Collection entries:
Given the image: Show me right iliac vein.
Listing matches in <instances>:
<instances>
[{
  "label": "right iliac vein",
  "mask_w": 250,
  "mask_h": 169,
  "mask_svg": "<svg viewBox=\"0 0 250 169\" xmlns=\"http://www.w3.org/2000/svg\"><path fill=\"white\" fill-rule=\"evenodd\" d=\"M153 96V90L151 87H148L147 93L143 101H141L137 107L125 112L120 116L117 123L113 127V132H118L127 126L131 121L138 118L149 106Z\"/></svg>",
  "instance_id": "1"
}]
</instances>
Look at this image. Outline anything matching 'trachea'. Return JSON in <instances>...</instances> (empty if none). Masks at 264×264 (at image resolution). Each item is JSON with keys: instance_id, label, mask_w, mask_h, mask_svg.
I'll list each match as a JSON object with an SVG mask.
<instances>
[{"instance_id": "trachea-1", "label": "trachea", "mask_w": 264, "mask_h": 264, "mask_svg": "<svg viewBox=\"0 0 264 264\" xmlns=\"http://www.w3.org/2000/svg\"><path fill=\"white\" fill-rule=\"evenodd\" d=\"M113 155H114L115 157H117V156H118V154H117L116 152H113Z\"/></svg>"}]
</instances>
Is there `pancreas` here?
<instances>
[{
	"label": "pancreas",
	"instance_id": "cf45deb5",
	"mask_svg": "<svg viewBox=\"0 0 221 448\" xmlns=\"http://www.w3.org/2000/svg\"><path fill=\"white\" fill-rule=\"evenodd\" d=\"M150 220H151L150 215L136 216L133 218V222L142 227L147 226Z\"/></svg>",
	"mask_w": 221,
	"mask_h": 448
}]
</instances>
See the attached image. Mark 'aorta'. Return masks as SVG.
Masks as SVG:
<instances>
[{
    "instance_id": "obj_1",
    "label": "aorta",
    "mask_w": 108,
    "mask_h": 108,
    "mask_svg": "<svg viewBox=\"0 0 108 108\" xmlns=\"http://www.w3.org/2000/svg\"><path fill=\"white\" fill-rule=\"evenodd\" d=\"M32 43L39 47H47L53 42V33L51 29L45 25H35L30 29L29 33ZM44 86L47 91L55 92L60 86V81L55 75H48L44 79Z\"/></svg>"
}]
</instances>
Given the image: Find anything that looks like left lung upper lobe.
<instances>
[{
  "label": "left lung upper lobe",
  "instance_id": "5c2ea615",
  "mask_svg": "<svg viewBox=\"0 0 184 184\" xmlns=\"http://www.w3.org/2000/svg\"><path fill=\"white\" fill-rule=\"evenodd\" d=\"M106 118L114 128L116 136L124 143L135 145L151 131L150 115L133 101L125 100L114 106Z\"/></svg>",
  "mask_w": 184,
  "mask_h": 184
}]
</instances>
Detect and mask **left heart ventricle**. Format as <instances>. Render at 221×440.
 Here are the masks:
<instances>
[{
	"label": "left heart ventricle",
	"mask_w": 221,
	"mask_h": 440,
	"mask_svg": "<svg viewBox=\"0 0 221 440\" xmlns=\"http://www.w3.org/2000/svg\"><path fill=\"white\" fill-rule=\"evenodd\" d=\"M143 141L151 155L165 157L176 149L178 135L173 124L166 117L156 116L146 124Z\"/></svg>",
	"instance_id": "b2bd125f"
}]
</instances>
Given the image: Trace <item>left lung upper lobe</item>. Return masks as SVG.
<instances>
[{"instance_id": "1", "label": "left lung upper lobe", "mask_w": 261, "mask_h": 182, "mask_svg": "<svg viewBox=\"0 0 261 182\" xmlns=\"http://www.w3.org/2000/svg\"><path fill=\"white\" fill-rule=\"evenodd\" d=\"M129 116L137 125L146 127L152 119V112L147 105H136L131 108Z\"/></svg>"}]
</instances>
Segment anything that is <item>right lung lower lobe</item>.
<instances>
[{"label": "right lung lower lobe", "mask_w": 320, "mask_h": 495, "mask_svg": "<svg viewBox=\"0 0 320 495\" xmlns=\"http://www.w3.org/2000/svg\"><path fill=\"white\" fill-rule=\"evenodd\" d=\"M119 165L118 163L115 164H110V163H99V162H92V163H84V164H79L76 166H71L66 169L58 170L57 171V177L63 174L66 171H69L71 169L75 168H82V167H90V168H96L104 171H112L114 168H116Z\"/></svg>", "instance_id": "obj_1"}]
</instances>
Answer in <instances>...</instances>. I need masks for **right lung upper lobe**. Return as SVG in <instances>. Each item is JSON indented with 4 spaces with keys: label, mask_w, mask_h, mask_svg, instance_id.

§ What is being asked
Copy out the records above without altering anything.

§ Output below
Given the image: Show me right iliac vein.
Listing matches in <instances>:
<instances>
[{
  "label": "right iliac vein",
  "mask_w": 250,
  "mask_h": 169,
  "mask_svg": "<svg viewBox=\"0 0 250 169\" xmlns=\"http://www.w3.org/2000/svg\"><path fill=\"white\" fill-rule=\"evenodd\" d=\"M153 96V90L151 87H148L147 93L143 101H141L137 107L125 112L120 116L117 123L113 127V132H118L127 126L131 121L138 118L149 106Z\"/></svg>",
  "instance_id": "1"
}]
</instances>
Look at this image. Outline anything matching 'trachea'. Return JSON in <instances>...</instances> (empty if none). Masks at 264×264 (at image resolution). Each item is JSON with keys: instance_id, label, mask_w, mask_h, mask_svg.
I'll list each match as a JSON object with an SVG mask.
<instances>
[{"instance_id": "trachea-1", "label": "trachea", "mask_w": 264, "mask_h": 264, "mask_svg": "<svg viewBox=\"0 0 264 264\" xmlns=\"http://www.w3.org/2000/svg\"><path fill=\"white\" fill-rule=\"evenodd\" d=\"M113 155H114L115 157H117V156H118V154H117L116 152H113Z\"/></svg>"}]
</instances>
Is there `pancreas` here?
<instances>
[{
	"label": "pancreas",
	"instance_id": "cf45deb5",
	"mask_svg": "<svg viewBox=\"0 0 221 448\" xmlns=\"http://www.w3.org/2000/svg\"><path fill=\"white\" fill-rule=\"evenodd\" d=\"M150 220H151L150 215L136 216L133 218V222L142 227L147 226Z\"/></svg>",
	"mask_w": 221,
	"mask_h": 448
}]
</instances>
See the attached image. Mark 'aorta'. Return masks as SVG.
Masks as SVG:
<instances>
[{
    "instance_id": "obj_1",
    "label": "aorta",
    "mask_w": 108,
    "mask_h": 108,
    "mask_svg": "<svg viewBox=\"0 0 108 108\" xmlns=\"http://www.w3.org/2000/svg\"><path fill=\"white\" fill-rule=\"evenodd\" d=\"M32 43L39 47H47L53 42V33L51 29L45 25H35L30 29L29 33ZM44 86L47 91L55 92L60 86V81L55 75H48L44 79Z\"/></svg>"
}]
</instances>
Given the image: Find anything that looks like left lung upper lobe.
<instances>
[{
  "label": "left lung upper lobe",
  "instance_id": "5c2ea615",
  "mask_svg": "<svg viewBox=\"0 0 184 184\" xmlns=\"http://www.w3.org/2000/svg\"><path fill=\"white\" fill-rule=\"evenodd\" d=\"M106 118L114 128L116 136L124 143L135 145L151 131L150 115L133 101L125 100L114 106Z\"/></svg>",
  "mask_w": 184,
  "mask_h": 184
}]
</instances>
Detect and mask **left heart ventricle**. Format as <instances>. Render at 221×440.
 Here are the masks:
<instances>
[{
	"label": "left heart ventricle",
	"mask_w": 221,
	"mask_h": 440,
	"mask_svg": "<svg viewBox=\"0 0 221 440\" xmlns=\"http://www.w3.org/2000/svg\"><path fill=\"white\" fill-rule=\"evenodd\" d=\"M143 141L151 155L165 157L176 149L178 135L173 124L166 117L156 116L146 124Z\"/></svg>",
	"instance_id": "b2bd125f"
}]
</instances>
Given the image: Trace <item>left lung upper lobe</item>. Return masks as SVG.
<instances>
[{"instance_id": "1", "label": "left lung upper lobe", "mask_w": 261, "mask_h": 182, "mask_svg": "<svg viewBox=\"0 0 261 182\" xmlns=\"http://www.w3.org/2000/svg\"><path fill=\"white\" fill-rule=\"evenodd\" d=\"M129 116L137 125L146 127L152 119V112L147 105H136L131 108Z\"/></svg>"}]
</instances>
Segment anything that is <item>right lung lower lobe</item>.
<instances>
[{"label": "right lung lower lobe", "mask_w": 320, "mask_h": 495, "mask_svg": "<svg viewBox=\"0 0 320 495\" xmlns=\"http://www.w3.org/2000/svg\"><path fill=\"white\" fill-rule=\"evenodd\" d=\"M119 165L118 163L115 164H110V163H99V162H92V163H84V164H79L76 166H71L66 169L58 170L57 171V177L63 174L66 171H69L71 169L75 168H82V167H90V168H96L104 171H112L114 168H116Z\"/></svg>", "instance_id": "obj_1"}]
</instances>
Answer in <instances>...</instances>. I need masks for **right lung upper lobe**. Return as SVG in <instances>. Each item is JSON indented with 4 spaces with keys: label, mask_w, mask_h, mask_svg, instance_id.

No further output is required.